Dès la première séquence de ce film noir (un suicide presque subjectif), le ton est donné. L'ensemble sera sombre et pessimiste. Et pour cause, on suivra un policier qui tente d'enquêter dans une ville où tout le monde lui met des bâtons dans les roues : supérieur direct craintif, grand chef corrompu, et gangsters tout puissants ! Mais quand les choses deviendront personnelles, notre héros comprendra qu'il doit lui aussi user de sales méthodes...
"The Big Heat" (à ne pas confondre avec "The Big Sleep", autre classique du film noir) s'avère assez moderne. D'abord sur le traitement des femmes. Souvent réduites dans ce genre à des victimes ou des séductrices malfaisantes, leur rôle est ici plus complexe. Elles en viennent même à prendre les choses en main ! Ensuite sur notre héros. A la suite d'un drame osé, il deviendra narquois, presque cynique, et n'hésitera pas à franchir la ligne rouge pour arrêter les coupables.
On peut s'étonner que la relation avec sa fille soit purement fonctionnelle pour les besoins du scénario. Ainsi, il ne discutera jamais avec elle du décès de son épouse, causé par le fait qu'il a joué les gros durs devant la pègre. Mais la modernité a ses limites pour un film de 1953 !

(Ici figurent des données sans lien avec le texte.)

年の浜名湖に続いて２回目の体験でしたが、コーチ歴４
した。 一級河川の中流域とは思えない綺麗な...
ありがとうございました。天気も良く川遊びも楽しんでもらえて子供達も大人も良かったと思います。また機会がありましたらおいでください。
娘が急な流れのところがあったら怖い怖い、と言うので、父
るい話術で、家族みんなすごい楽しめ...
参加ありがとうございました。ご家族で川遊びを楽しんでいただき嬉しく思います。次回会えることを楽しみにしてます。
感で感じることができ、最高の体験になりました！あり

Dans ce rôle, Glenn Ford est très sobre, intériorisant sa douleur et surtout sa colère. Une prestation qui étonnera peut-être ceux qui sont habitués aux méthodes plus expansives (et plus tardives) de l'Actors Studio. Mais elle est convaincante pour l'époque. Face à lui, on appréciera Lee Marvin, excellent en crapule sadique, ou Gloria Grahame en femme qui prend conscience de la pourriture de son milieu.
Côté mise en scène, Fritz Lang exploite son passé expressionniste, nous livrant quelques jolis jeux d'ombres, qui renforcent les tourments des personnages. Ils permettent de hisser l'ensemble dans le haut du panier des films noirs.